Don't buy until it is fully tested, but it sounds like its time for a new one….
Hope that helps?


----------



## BillCreer (Jan 23, 2010)

I have just replaced my 11 year old gel with 2 newer ones. I didn't change it because of any fault it's just that I wanted a matched pair.
A 2 volt drop is about what I would expect with 1 cell failing but the only way to tell is by getting it tested.
Is it getting hot when on charge?


----------



## BillCreer (Jan 23, 2010)

I take that as no then


----------



## forterotwins (Feb 25, 2008)

*sorry*



BillCreer said:


> I take that as no then


 Sorry Bill in delay will check that out thanks for tip
lawrence


----------



## Mikemoss (Sep 5, 2005)

Not sure if this will be of any help as my only experience of a gel battery is the one in my wife's Mazda MX5. The car gets infrequent use (a bit like a motorhome I guess) and the battery has flattened itself a couple of times.

The first time, it recharged OK overnight using a Sterling digital charger.

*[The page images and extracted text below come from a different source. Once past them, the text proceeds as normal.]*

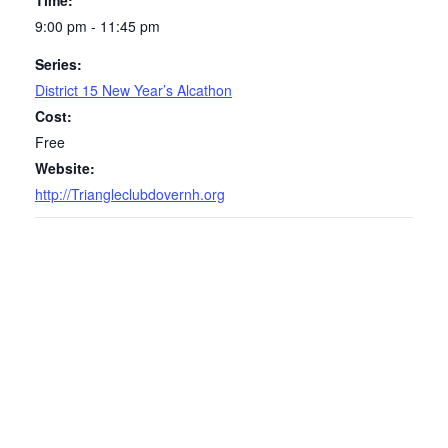
Time:
9:00 pm - 11:45 pm
Series:
District 15 New Year’s Alcathon
Cost:
Free
Website:
http://Triangleclubdovernh.org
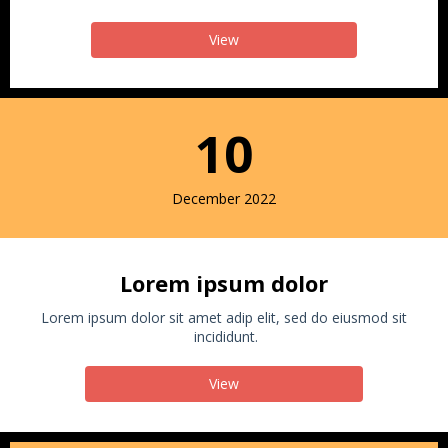
View
10
December 2022
Lorem ipsum dolor
Lorem ipsum dolor sit amet adip elit, sed do eiusmod sit
incididunt.
View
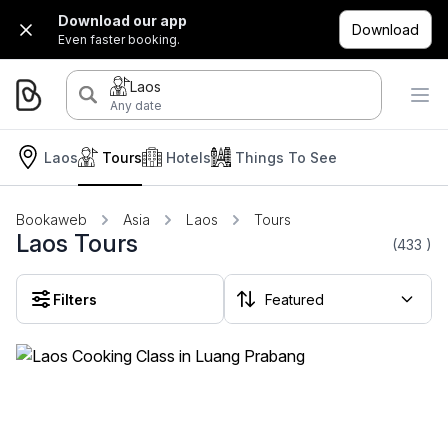
Download our app
Download
Even faster booking.
Laos
Any date
Laos
Tours
Hotels
Things To See
Bookaweb
Asia
Laos
Tours
Laos Tours
(433
)
Filters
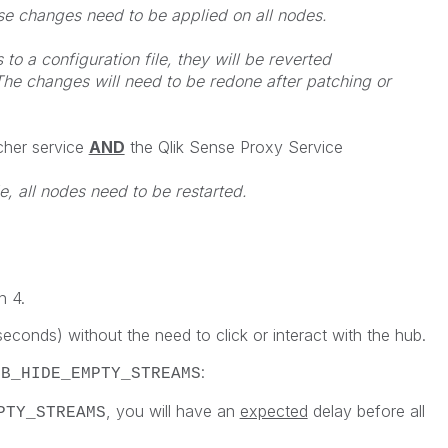
ese changes need to be applied on all nodes.
o a configuration file, they will be reverted
he changes will need to be redone after patching or
cher service
AND
the Qlik Sense Proxy Service
e, all nodes need to be restarted.
h 4.
econds) without the need to click or interact with the hub.
:
UB_HIDE_EMPTY_STREAMS
, you will have an
expected
delay before all
PTY_STREAMS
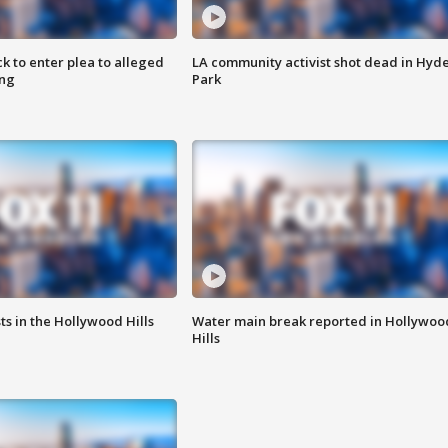
k to enter plea to alleged
LA community activist shot dead in Hyd
ing
Park
s in the Hollywood Hills
Water main break reported in Hollywoo
Hills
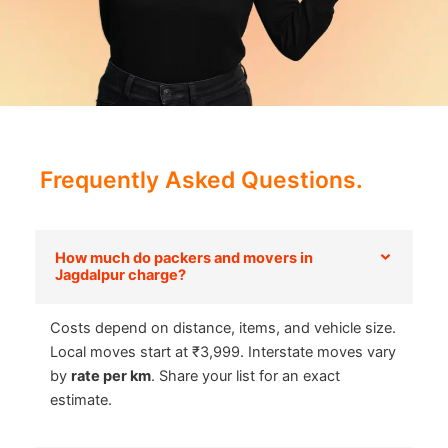
Frequently Asked Questions.
How much do packers and movers in
Jagdalpur charge?
Costs depend on distance, items, and vehicle size.
Local moves start at ₹3,999. Interstate moves vary
by
rate per km
. Share your list for an exact
estimate.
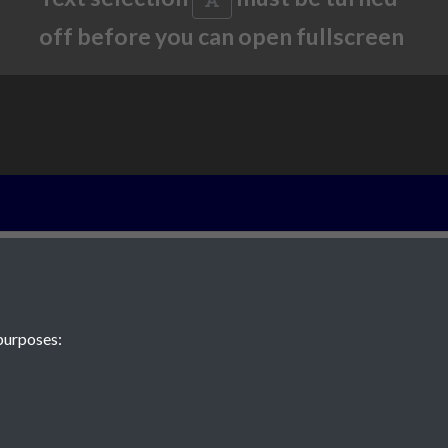
off before you can open fullscreen
2013 - Article 2
wettest day on 
rain and floodi
purposes:
25th August 19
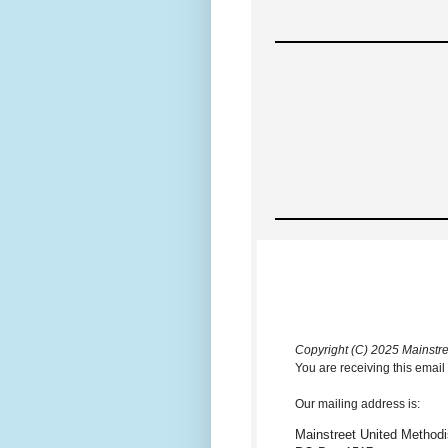
Copyright (C) 2025 Mainstree
You are receiving this email
Our mailing address is:
Mainstreet United Methodi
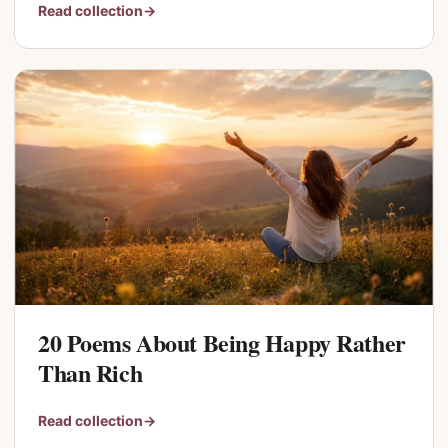
Read collection
→
20 Poems About Being Happy Rather
Than Rich
Read collection
→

The second time it stayed resolutely dead until the supplier told me it would need to be left on charge for one week. He was right - it's fine now.


----------



## forterotwins (Feb 25, 2008)

Mikemoss said:


> Not sure if this will be of any help as my only experience of a gel battery is the one in my wife's Mazda MX5. The car gets infrequent use (a bit like a motorhome I guess) and the battery has flattened itself a couple of times.
> 
> The first time, it recharged OK overnight using a Sterling digital charger.
> 
> The second time it stayed resolutely dead until the supplier told me it would need to be left on charge for one week. He was right - it's fine now.

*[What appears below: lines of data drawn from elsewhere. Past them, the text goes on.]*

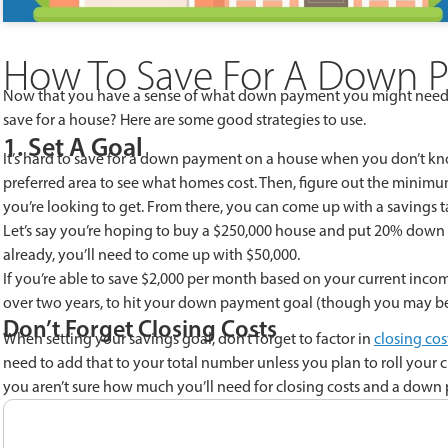
How To Save For A Down 
Now that you have a sense of what down payment you might need
save for a house? Here are some good strategies to use.
1. Set A Goal
It’s hard to save for a down payment on a house when you don’t kn
preferred area to see what homes cost. Then, figure out the min
you’re looking to get. From there, you can come up with a savings t
Let’s say you’re hoping to buy a $250,000 house and put 20% down 
already, you’ll need to come up with $50,000.
If you’re able to save $2,000 per month based on your current incom
over two years, to hit your down payment goal (though you may be a
Don’t Forget Closing Costs
When setting your savings goal, don’t forget to factor in
closing cos
need to add that to your total number unless you plan to roll your 
you aren’t sure how much you’ll need for closing costs and a do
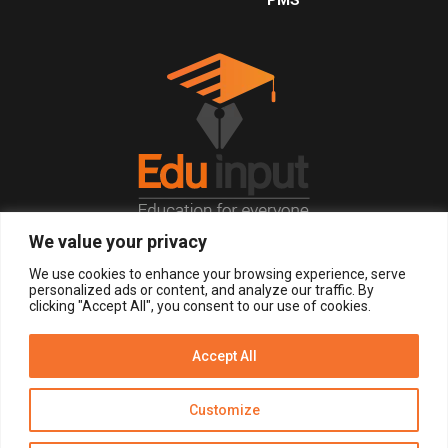
We value your privacy
© 2026, All Right Reserved.
We use cookies to enhance your browsing experience, serve
personalized ads or content, and analyze our traffic. By
clicking "Accept All", you consent to our use of cookies.
LOGIN
REGISTER NOW
Accept All
Get Alerts
Customize
Disclaimer
Privacy Policy of Eduinput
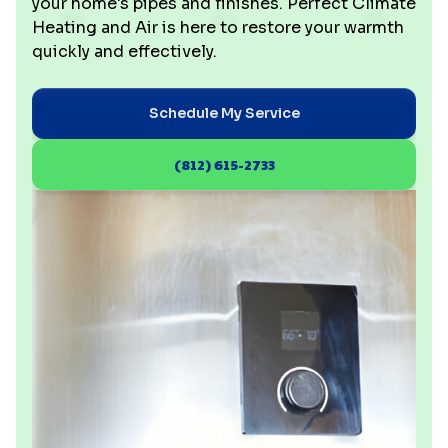
your home's pipes and finishes. Perfect Climate
Heating and Air is here to restore your warmth
quickly and effectively.
Schedule My Service
(812) 615-2733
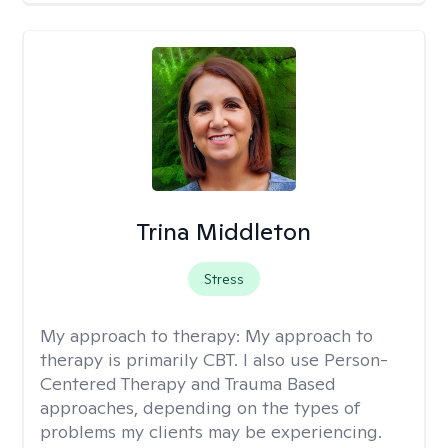
Trina Middleton
Stress
My approach to therapy:
My approach to
therapy is primarily CBT. I also use Person-
Centered Therapy and Trauma Based
approaches, depending on the types of
problems my clients may be experiencing.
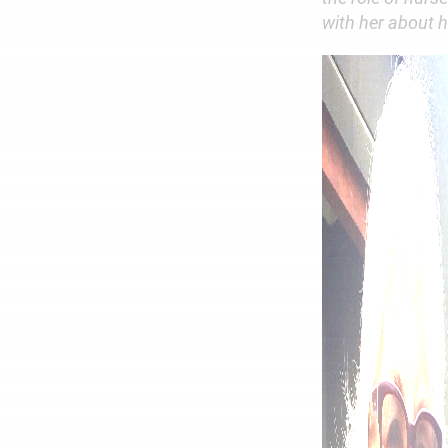
with her about h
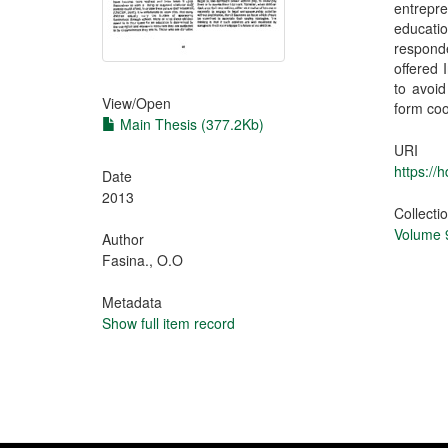
entrepre
educatio
responde
offered 
to avoid
View/
Open
form coo
Main Thesis (377.2Kb)
URI
https://
Date
2013
Collecti
Volume 9
Author
Fasina., O.O
Metadata
Show full item record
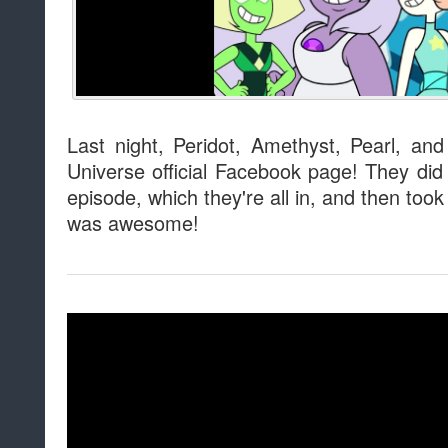
Last night, Peridot, Amethyst, Pearl, an
Universe official Facebook page! They did 
episode, which they're all in, and then too
was awesome!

CHEERS will try a long charge with using it see if that does the trick.


----------



## DABurleigh (May 9, 2005)

Lawrence,

Your battery could be fine but you have a constant load on it.

Simplest way to check is with a multimeter, £5 from Maplin.

Dave


----------



## forterotwins (Feb 25, 2008)

DABurleigh said:


> Lawrence,
> 
> Your battery could be fine but you have a constant load on it.
> 
> ...


TELL ME MORE what am i looking for got multi meter what reading am i looking at ???
cheers dave


----------



## DABurleigh (May 9, 2005)

You need to connect it in ammeter mode (10A) in series between the negative and chassis. See how small (or worringly big...) it is.

Dave


----------



## forterotwins (Feb 25, 2008)

DABurleigh said:


> You need to connect it in ammeter mode (10A) in series between the negative and chassis. See how small (or worringly big...) it is.
> 
> Dave


Thanks Dave will have ago see i the numbers are big ???? hope not
cheers see you soon


----------